▸ DATASET EXTRACT:
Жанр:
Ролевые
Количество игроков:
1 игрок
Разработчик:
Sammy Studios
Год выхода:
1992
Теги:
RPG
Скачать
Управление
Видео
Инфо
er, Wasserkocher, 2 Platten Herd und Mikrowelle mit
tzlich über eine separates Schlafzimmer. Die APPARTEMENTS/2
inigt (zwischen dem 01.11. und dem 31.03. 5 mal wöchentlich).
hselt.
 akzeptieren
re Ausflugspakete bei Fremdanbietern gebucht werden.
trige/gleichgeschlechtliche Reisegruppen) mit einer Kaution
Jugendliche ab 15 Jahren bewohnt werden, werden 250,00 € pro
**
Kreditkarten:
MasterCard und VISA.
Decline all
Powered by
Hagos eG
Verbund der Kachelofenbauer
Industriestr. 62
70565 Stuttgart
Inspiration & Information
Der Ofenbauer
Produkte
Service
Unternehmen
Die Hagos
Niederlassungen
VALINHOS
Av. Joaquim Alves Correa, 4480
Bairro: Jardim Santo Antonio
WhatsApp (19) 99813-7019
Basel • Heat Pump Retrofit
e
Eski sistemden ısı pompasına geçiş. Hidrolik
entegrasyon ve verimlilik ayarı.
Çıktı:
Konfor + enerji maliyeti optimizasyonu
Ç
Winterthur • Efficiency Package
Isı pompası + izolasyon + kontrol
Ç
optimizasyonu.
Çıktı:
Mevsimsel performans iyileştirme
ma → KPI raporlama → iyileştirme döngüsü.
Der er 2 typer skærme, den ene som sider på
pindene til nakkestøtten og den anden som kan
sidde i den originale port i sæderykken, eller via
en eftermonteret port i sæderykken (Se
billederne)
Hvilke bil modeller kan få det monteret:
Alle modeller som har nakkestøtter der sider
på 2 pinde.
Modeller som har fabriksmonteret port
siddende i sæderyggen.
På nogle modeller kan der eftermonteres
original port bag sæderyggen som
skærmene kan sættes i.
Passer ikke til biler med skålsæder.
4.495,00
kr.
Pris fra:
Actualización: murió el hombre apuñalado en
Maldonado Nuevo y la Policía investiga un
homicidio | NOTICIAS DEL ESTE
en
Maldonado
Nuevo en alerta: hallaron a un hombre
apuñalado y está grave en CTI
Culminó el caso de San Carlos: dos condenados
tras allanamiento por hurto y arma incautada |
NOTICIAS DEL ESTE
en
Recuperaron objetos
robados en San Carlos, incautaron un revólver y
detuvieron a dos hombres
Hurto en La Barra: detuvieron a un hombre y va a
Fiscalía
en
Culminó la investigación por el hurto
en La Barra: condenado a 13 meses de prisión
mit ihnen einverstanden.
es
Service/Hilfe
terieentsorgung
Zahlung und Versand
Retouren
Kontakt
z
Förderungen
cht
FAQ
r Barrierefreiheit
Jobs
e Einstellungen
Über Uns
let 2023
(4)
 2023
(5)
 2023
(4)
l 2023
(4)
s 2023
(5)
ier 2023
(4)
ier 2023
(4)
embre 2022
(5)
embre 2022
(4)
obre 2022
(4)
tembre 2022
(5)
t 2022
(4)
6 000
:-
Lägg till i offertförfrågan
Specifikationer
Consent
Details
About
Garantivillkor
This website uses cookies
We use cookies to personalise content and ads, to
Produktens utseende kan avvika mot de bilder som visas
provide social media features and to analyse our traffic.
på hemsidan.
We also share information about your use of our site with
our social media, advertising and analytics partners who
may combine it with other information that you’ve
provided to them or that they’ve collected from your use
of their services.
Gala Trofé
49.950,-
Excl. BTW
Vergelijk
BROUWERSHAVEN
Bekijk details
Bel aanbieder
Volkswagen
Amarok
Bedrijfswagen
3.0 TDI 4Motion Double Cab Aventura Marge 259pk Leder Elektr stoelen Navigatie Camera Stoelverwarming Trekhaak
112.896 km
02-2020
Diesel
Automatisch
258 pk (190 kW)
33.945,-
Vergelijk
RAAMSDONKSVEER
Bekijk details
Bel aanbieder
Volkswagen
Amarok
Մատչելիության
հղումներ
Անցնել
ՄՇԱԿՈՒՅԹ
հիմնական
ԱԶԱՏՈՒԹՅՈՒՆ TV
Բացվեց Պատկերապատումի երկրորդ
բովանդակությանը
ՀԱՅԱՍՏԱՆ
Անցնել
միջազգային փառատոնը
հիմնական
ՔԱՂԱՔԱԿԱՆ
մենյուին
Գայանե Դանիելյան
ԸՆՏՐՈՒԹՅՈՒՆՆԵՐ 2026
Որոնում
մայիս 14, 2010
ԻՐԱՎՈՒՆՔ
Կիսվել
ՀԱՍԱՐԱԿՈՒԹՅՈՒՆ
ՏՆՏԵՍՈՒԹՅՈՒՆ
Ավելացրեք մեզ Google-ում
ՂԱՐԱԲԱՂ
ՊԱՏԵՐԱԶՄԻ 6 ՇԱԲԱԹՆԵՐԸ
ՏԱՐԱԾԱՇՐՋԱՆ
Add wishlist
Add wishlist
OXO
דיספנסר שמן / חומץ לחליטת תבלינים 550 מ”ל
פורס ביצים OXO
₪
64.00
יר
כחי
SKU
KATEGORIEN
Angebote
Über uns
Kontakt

▸ ABOUT THIS TASK:
Please repeat each line above exactly.

▸ ANSWER TO THIS PROBLEM:
Жанр:
Ролевые
Количество игроков:
1 игрок
Разработчик:
Sammy Studios
Год выхода:
1992
Теги:
RPG
Скачать
Управление
Видео
Инфо
er, Wasserkocher, 2 Platten Herd und Mikrowelle mit
tzlich über eine separates Schlafzimmer. Die APPARTEMENTS/2
inigt (zwischen dem 01.11. und dem 31.03. 5 mal wöchentlich).
hselt.
 akzeptieren
re Ausflugspakete bei Fremdanbietern gebucht werden.
trige/gleichgeschlechtliche Reisegruppen) mit einer Kaution
Jugendliche ab 15 Jahren bewohnt werden, werden 250,00 € pro
**
Kreditkarten:
MasterCard und VISA.
Decline all
Powered by
Hagos eG
Verbund der Kachelofenbauer
Industriestr. 62
70565 Stuttgart
Inspiration & Information
Der Ofenbauer
Produkte
Service
Unternehmen
Die Hagos
Niederlassungen
VALINHOS
Av. Joaquim Alves Correa, 4480
Bairro: Jardim Santo Antonio
WhatsApp (19) 99813-7019
Basel • Heat Pump Retrofit
e
Eski sistemden ısı pompasına geçiş. Hidrolik
entegrasyon ve verimlilik ayarı.
Çıktı:
Konfor + enerji maliyeti optimizasyonu
Ç
Winterthur • Efficiency Package
Isı pompası + izolasyon + kontrol
Ç
optimizasyonu.
Çıktı:
Mevsimsel performans iyileştirme
ma → KPI raporlama → iyileştirme döngüsü.
Der er 2 typer skærme, den ene som sider på
pindene til nakkestøtten og den anden som kan
sidde i den originale port i sæderykken, eller via
en eftermonteret port i sæderykken (Se
billederne)
Hvilke bil modeller kan få det monteret:
Alle modeller som har nakkestøtter der sider
på 2 pinde.
Modeller som har fabriksmonteret port
siddende i sæderyggen.
På nogle modeller kan der eftermonteres
original port bag sæderyggen som
skærmene kan sættes i.
Passer ikke til biler med skålsæder.
4.495,00
kr.
Pris fra:
Actualización: murió el hombre apuñalado en
Maldonado Nuevo y la Policía investiga un
homicidio | NOTICIAS DEL ESTE
en
Maldonado
Nuevo en alerta: hallaron a un hombre
apuñalado y está grave en CTI
Culminó el caso de San Carlos: dos condenados
tras allanamiento por hurto y arma incautada |
NOTICIAS DEL ESTE
en
Recuperaron objetos
robados en San Carlos, incautaron un revólver y
detuvieron a dos hombres
Hurto en La Barra: detuvieron a un hombre y va a
Fiscalía
en
Culminó la investigación por el hurto
en La Barra: condenado a 13 meses de prisión
mit ihnen einverstanden.
es
Service/Hilfe
terieentsorgung
Zahlung und Versand
Retouren
Kontakt
z
Förderungen
cht
FAQ
r Barrierefreiheit
Jobs
e Einstellungen
Über Uns
let 2023
(4)
 2023
(5)
 2023
(4)
l 2023
(4)
s 2023
(5)
ier 2023
(4)
ier 2023
(4)
embre 2022
(5)
embre 2022
(4)
obre 2022
(4)
tembre 2022
(5)
t 2022
(4)
6 000
:-
Lägg till i offertförfrågan
Specifikationer
Consent
Details
About
Garantivillkor
This website uses cookies
We use cookies to personalise content and ads, to
Produktens utseende kan avvika mot de bilder som visas
provide social media features and to analyse our traffic.
på hemsidan.
We also share information about your use of our site with
our social media, advertising and analytics partners who
may combine it with other information that you’ve
provided to them or that they’ve collected from your use
of their services.
Gala Trofé
49.950,-
Excl. BTW
Vergelijk
BROUWERSHAVEN
Bekijk details
Bel aanbieder
Volkswagen
Amarok
Bedrijfswagen
3.0 TDI 4Motion Double Cab Aventura Marge 259pk Leder Elektr stoelen Navigatie Camera Stoelverwarming Trekhaak
112.896 km
02-2020
Diesel
Automatisch
258 pk (190 kW)
33.945,-
Vergelijk
RAAMSDONKSVEER
Bekijk details
Bel aanbieder
Volkswagen
Amarok
Մատչելիության
հղումներ
Անցնել
ՄՇԱԿՈՒՅԹ
հիմնական
ԱԶԱՏՈՒԹՅՈՒՆ TV
Բացվեց Պատկերապատումի երկրորդ
բովանդակությանը
ՀԱՅԱՍՏԱՆ
Անցնել
միջազգային փառատոնը
հիմնական
ՔԱՂԱՔԱԿԱՆ
մենյուին
Գայանե Դանիելյան
ԸՆՏՐՈՒԹՅՈՒՆՆԵՐ 2026
Որոնում
մայիս 14, 2010
ԻՐԱՎՈՒՆՔ
Կիսվել
ՀԱՍԱՐԱԿՈՒԹՅՈՒՆ
ՏՆՏԵՍՈՒԹՅՈՒՆ
Ավելացրեք մեզ Google-ում
ՂԱՐԱԲԱՂ
ՊԱՏԵՐԱԶՄԻ 6 ՇԱԲԱԹՆԵՐԸ
ՏԱՐԱԾԱՇՐՋԱՆ
Add wishlist
Add wishlist
OXO
דיספנסר שמן / חומץ לחליטת תבלינים 550 מ”ל
פורס ביצים OXO
₪
64.00
יר
כחי
SKU
KATEGORIEN
Angebote
Über uns
Kontakt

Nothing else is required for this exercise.